What exactly is disk journalling?

michaelsanford

Translator, Web Developer
I've seen it in cocktail, I've seen it on the Panther specs page, but I still don't know what it is.

What is disk journalling, and why should I be concerned with it on an effectively single-user system?
 
Basically journaling keeps a log of all the read/write action to your hard drive, and is useful when your machine crashes because you can quickly see if any data was corrupted (the hard drive would have been interrupted during the crash) so it can be fixed quickly and you can save a trip to single user mode and fsck. Somewhere on the board I have a post with a few helpful links, and try Google, I'm sure there's something good there.
 
Is it resource-intensive? It sounds like it probably is heavily (essentially doubling all disk writes)? Is it enabled (in 10.2.8) by default?

Thanks mr K
 
I don't know about the resource intensive part - it probably isn't too great a burden depending on disk speed. But in 10.2.8 it is not enabled by default and in panther it is an option to select when installing (I don't know about upgrading...)
You have to select HFS+ with Journaling or something like that.
 
I looked at the info on Apple's support page searching on "journal log". It tells how to enable/disable, plus some useful stuff.

Also, although the info alludes to jounaling a disk, thinking of it as journaling all the filesystems on a certain disk. Filesystems have 2 tipes of information:

(1) Data - your applications stuff

(2) Metadata - time, ownership, permissions, pointers to all disk block containing the data.

During filesystem writes, jounaling places the Metadata in a log file until the data is written to disk.

On my imac running 10.2, #df-k shows my whole disk as 1 filesystem taking-up the entire disk.

As to whether or not to journal:

The whole disk is 1 filesystem.
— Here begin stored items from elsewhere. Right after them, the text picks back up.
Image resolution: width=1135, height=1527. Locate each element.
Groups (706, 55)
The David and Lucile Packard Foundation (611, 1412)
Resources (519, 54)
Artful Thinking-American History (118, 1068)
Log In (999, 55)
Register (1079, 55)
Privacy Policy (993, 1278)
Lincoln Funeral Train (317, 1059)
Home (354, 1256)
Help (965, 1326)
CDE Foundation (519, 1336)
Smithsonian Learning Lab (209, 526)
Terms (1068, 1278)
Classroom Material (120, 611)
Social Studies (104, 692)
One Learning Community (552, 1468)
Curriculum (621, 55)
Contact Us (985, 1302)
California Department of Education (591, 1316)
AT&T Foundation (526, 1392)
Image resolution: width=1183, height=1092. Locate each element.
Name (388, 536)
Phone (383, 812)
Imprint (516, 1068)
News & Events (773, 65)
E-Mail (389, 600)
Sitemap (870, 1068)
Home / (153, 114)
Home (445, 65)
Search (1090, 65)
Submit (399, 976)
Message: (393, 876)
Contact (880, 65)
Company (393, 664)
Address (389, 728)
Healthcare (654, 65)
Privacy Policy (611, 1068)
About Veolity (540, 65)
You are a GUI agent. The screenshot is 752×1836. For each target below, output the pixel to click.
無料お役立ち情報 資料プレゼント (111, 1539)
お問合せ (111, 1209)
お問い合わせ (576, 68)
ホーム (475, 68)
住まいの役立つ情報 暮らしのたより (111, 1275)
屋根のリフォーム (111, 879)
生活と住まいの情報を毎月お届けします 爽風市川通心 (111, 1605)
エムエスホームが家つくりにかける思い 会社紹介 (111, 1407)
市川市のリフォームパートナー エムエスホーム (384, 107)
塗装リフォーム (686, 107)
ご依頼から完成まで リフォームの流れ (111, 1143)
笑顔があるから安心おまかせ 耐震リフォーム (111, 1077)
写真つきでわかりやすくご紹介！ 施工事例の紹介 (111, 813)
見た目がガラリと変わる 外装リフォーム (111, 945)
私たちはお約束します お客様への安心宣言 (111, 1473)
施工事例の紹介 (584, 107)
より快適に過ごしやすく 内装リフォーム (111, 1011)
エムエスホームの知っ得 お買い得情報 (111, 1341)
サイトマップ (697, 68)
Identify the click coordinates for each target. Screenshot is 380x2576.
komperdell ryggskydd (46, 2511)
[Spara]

A power disruption while writing to disk could corrupt your filesystem. You cannot mount a corrupted filesystem.

You then run #fsck to repair the filesystem. With jounaling, the journal log gets replayed 7 almost always fixes the problem(s).
Without journaling #fsck must read the disk, and sometimes fixes the problem.
So, from a reliability standpoint we have "almost always" versus "sometimes".

Hey, don't worry, if your filesystem won't #fsck clean, there is a workaround:

use #mkfs/#newfs to rebuild the filesystem, then do a full restore from backup. Couldn't get worse, right?
Remember, on my system, the whole disk is 1 big filesystem.
How can I run #mkfs/#newfs you say? Ah, from your O/S CD!!

As to the performance hit, if Apple's jfs is like Veritas & AIX, only writes get journaled. As a single user host, you will probably not be write-intensive unless you create big streaming files. It isn't so much the performance hit of an additional write, but the real hit is when the journal log fills & the system is waiting for some journal log space to do more writes.